## What you will do
Output all entries exactly; images excluded.

## Raw data
━━━━━━━━━━━━━━━━━━━━

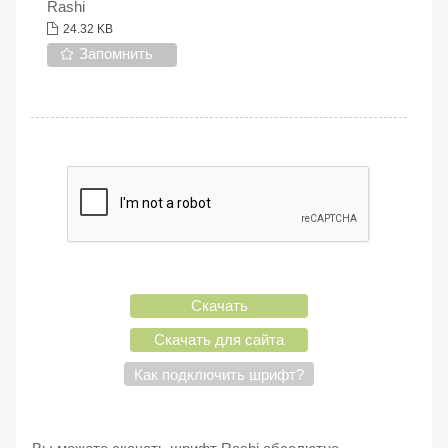
Rashi
24.32 KB
Запомнить
Скачать
Скачать для сайта
Как подключить шрифт?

━━━━━━━━━━━━━━━━━━━━

## Result for this task
Rashi
24.32 KB
Запомнить
Скачать
Скачать для сайта
Как подключить шрифт?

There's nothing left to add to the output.